To be safe you need to use memory synchronisation or locks to ensure memory gets read/written in the correct order.
In this code, you would need to use a read synchronisation barrier before you read syncToken and a write synchronisation barrier before you write it.
Using the write synchronisation ensures that all memory updates up to that point are visible to main memory before any updates afterwards are - so that the_vector is appropriately updated before syncToken is set to one.
Using the read synchronisation before you read syncToken will ensure that what is in your cache will be correct with main memory.
Generally this can be rather tricky to get right, and you'd be better off using mutexes or semaphores to ensure the synchronisation, unless performance is very critical.
As noted by Anders, the compiler is still free to re-order access to syncToken with accesses to the_vector (if it can determine what these functions do, which with std::vector it probably can) - adding memory barriers will stop this re-ordering.

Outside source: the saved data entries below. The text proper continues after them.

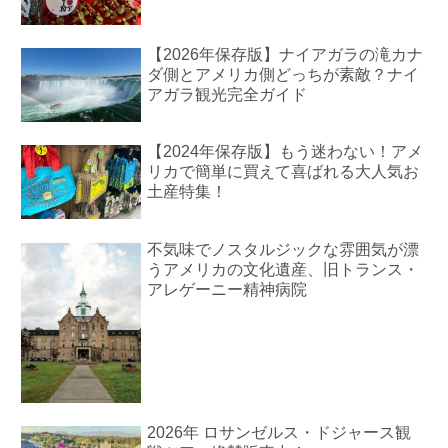
【2026年保存版】ナイアガラの滝カナ
ダ側とアメリカ側どっちが素敵？ナイ
アガラ観光完全ガイド
【2024年保存版】もう迷わない！アメ
リカで簡単に買えて喜ばれる大人気お
土産特集！
不気味でノスタルジックな雰囲気が漂
うアメリカの文化遺産、旧トランス・
アレゲーニー精神病院
2026年 ロサンゼルス・ドジャース観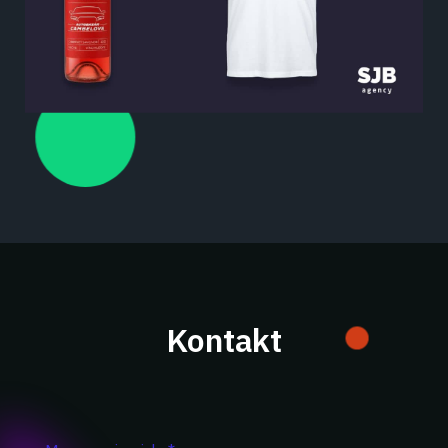
Kontakt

Making syncToken volatile will also stop the reordering, but it won't address the issues with memory coherency on a multicore system, and it won't allow you to safely do read/modify/writes to the same variable from 2 threads.

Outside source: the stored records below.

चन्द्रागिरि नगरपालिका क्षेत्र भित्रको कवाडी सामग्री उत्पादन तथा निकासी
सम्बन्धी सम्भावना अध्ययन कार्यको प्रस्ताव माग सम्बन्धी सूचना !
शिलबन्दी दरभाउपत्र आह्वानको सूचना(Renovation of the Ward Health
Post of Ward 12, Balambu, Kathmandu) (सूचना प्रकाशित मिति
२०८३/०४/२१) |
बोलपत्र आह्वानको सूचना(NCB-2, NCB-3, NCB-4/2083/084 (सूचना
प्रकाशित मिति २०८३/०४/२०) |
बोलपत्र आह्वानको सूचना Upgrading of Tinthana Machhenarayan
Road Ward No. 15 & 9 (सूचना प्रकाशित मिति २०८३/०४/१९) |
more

Short answer: No, this example is not properly synchronized and will not (always) work.
For software it is generally understood that working sometimes but not always is the same thing as broken. Now, you could ask something like "would this work for synchronizing an interrupt controller with the foreground task on an ACME brand 32-bit micro-controller with XYZ compiler at optimization level -O0" and the answer might certainly be yes. But in the general case, the answer is no. In fact, the likelihood of this working in any real situation is low because the intersection of the "uses STL" and "simple enough hardware and compiler to just work" is probably empty.
As other comments/answers have stated, it is also technically Undefined Behavior (UB). Real implementations are free to make UB work properly too. So just because it is not "standard" it may still work, but it will not be strictly conforming or portable. Whether it works depends on the exact situation, based heavily on the processor and the compiler, and perhaps also the OS.
What works
As your (code) comment implies, it is very possible that data will be dropped so this is presumed to be intentional. This example will have poor performance because the only time the vector needs to be "locked" is just when data is being added, removed, or length tested. However reader_thread() owns the vector until it is done testing, removing and processing all of the items. This is longer than desired, so it is more likely to drop data than it otherwise would need to be.

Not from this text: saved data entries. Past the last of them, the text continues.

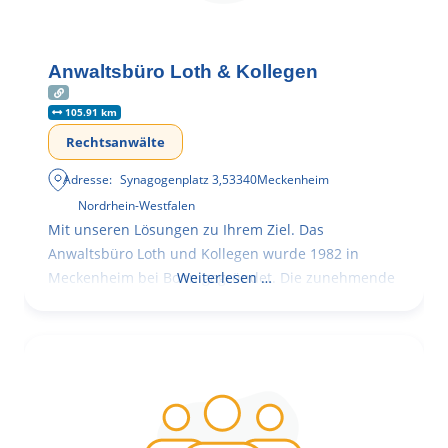
Anwaltsbüro Loth & Kollegen
105.91 km
Rechtsanwälte
Adresse:
Synagogenplatz 3
,
53340
Meckenheim
Nordrhein-Westfalen
Mit unseren Lösungen zu Ihrem Ziel. Das
Anwaltsbüro Loth und Kollegen wurde 1982 in
Meckenheim bei Bonn gegründet. Die zunehmende
Weiterlesen …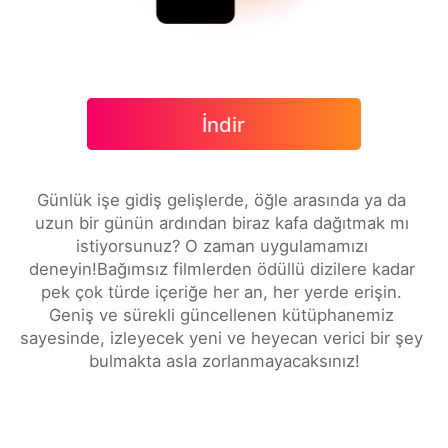
İndir
Günlük işe gidiş gelişlerde, öğle arasında ya da 
uzun bir günün ardından biraz kafa dağıtmak mı 
istiyorsunuz? O zaman uygulamamızı 
deneyin!Bağımsız filmlerden ödüllü dizilere kadar 
pek çok türde içeriğe her an, her yerde erişin. 
Geniş ve sürekli güncellenen kütüphanemiz 
sayesinde, izleyecek yeni ve heyecan verici bir şey 
bulmakta asla zorlanmayacaksınız!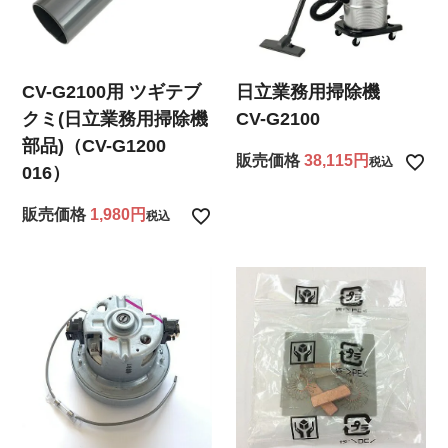
CV-G2100用 ツギテブ
日立業務用掃除機
クミ(日立業務用掃除機
CV-G2100
部品)（CV-G1200
販売価格
38,115
税込
016）
販売価格
1,980
税込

However, as long as variable accesses were synchronous and the statements occur in "naive" program order, the logic appears to be correct. The writer_thread() does not access the vector until it "owns" it (syncToken == 0). Similarly reader_thread() does not access the vector until it owns it (syncToken == 1). Even without atomic writes/reads (say this was a 16 bit machine and syncToken was 32 bits), this would still
"work".
Note 1: the pattern if(flag) { ... flag = x } is a non-atomic test-and-set. Ordinarily this would be a race condition. But in this very specific case, that race is side-stepped. In general (e.g. more than one reader or writer) that would be a problem too.
Note 2: syncToken++ is less likely to be atomic than syncToken = 1. Normally this would be another bellwether of misbehavior because it involves a read-modify-write. In this specific case, it should make no difference.
What goes wrong
What if the writes to syncToken are not synchronous with the other threads? What if writes to syncToken are to a register and not to memory? In this case the likelihood is that reader_thread() will never execute at all because it will not see syncToken set. Even though syncToken is a normal global variable, it only might be written back to memory when waitAndReadDataFromSomeResource() is called or just randomly when register pressure happens to be high enough. But since the writer_thread() function is an infinite while loop and never exits, it is also entirely possible that it never happens. To workaround this, syncToken would have to be declared as volatile, forcing every write and read to go to memory.
As other comments/answers mentioned, the possibility of caching may be a problem. But for most architectures in normal system memory, it would not be. The hardware will, via cache coherency protocols like MESI, insure that all caches on all processors maintain coherency. If syncToken is written to L1 cache on processor P1, when P2 tries to access the same location, the hardware insures the dirty cache line from P1 will be flushed before P2 loads it. So for normal cache-coherent system memory this is probably "OK".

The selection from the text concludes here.